Differential privacy (DP) is a formal definition of privacy ensuring that sensitive information relative to individuals cannot be inferred by querying a database. In [18], we exploited a modeling of this framework via labeled Markov Chains (LMCs) to provide a logical characterization of differential privacy: we considered a probabilistic variant of the Hennessy-Milner logic and we defined a syntactical distance on formulae in it measuring their syntactic disparities. Then, we defined a trace distance on LMCs in terms of the syntactic distance between the sets of formulae satisfied by them. We proved that such distance corresponds to the level of privacy of the LMCs. Moreover, we used the distance on formulae to define a real-valued semantics for them, from which we obtained a logical characterization of weak anonymity: the level of anonymity is measured in terms of the smallest formula distinguishing the considered LMCs. Then, we focused on bisimulation semantics on nondeterministic probabilistic processes and we provide a logical characterization of generalized bisimulation metrics, namely those defined via the generalized Kantorovich lifting. Our characterization is based on the notion of mimicking formula of a process and the syntactic distance on formulae, where the former captures the observable behavior of the corresponding process and allows us to characterize bisimilarity. We showed that the generalized bisimulation distance on processes is equal to the syntactic distance on their mimicking formulae. Moreover, we used the distance on mimicking formulae to obtain bounds on differential privacy.

Probability and Nondeterminism in Process Calculi from a Logical Perspective

Behavioral equivalences and modal logics have been successfully employed for the specification and verification of communicating concurrent systems, henceforth processes. The former ones, in particular the family of bisimulations, provide a simple and elegant tool for the comparison of the observable behavior of processes. The latter ones allow for an immediate expression of the desired properties of processes. Since the work on the Hennessy-Milner logic (HML), these two approaches are connected by means of logical characterizations of behavioral equivalences: two processes are behaviorally equivalent if and only if they satisfy the same formulae in the logic. Hence, the characterization of an equivalence subsumes both the fact that the logic is as expressive as the equivalence and the fact that the equivalence preserves the logical properties of processes. However, the connection between behavioral equivalences and modal logics goes even further: modal decomposition of formulae exploits the characterization of an equivalence to derive its compositional properties. Roughly speaking, the definition of the semantic behavior of processes by means of the Structural Operational Semantics (SOS) framework allowed for decomposing the satisfaction problem of a formula for a process into the verification of the satisfaction problem of certain formulae for its subprocesses. In [12] we extended the SOS-driven decomposition approach to processes in which the nondeterministic behavior coexists with probability. To deal with the probabilistic behavior of processes, and thus with the decomposition of formulae characterizing it, we introduced a SOS-like machinery allowing for the specification of the behavior of open distribution terms. By our decomposition, we obtained (pre)congruence formats for probabilistic bisimilarity, ready similarity and similarity.
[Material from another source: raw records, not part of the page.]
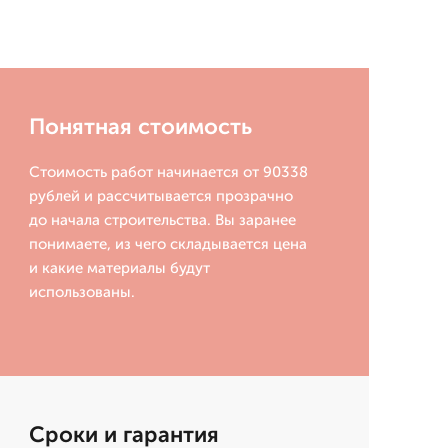
Понятная стоимость
Стоимость работ начинается от 90338
рублей и рассчитывается прозрачно
до начала строительства. Вы заранее
понимаете, из чего складывается цена
и какие материалы будут
использованы.
Сроки и гарантия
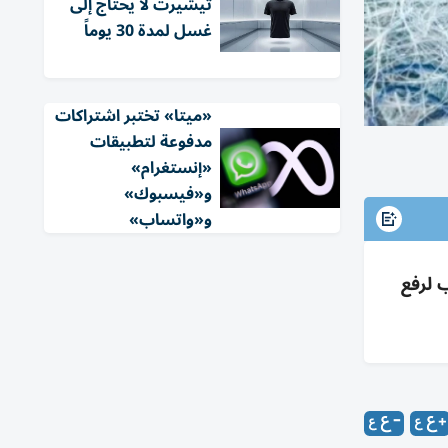
تيشيرت لا يحتاج إلى
غسل لمدة 30 يوماً
«ميتا» تختبر اشتراكات
مدفوعة لتطبيقات
«إنستغرام»
و«فيسبوك»
و«واتساب»
 لرفع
The combination of nondeterminism and probability in concurrent systems leads to different interpretations of process behavior. If we restrict our attention to linear properties only, we can identify three main approaches to trace and testing semantics: the trace distributions, the trace-by-trace and the extremal probabilities approaches. In [17] we proposed novel notions of behavioral metrics that are based on the three classic approaches above, and that can be used to measure the disparities in the linear behavior of processes wrt. trace and testing semantics. We studied the properties of these metrics, like non-expansiveness, and we compare their expressive powers.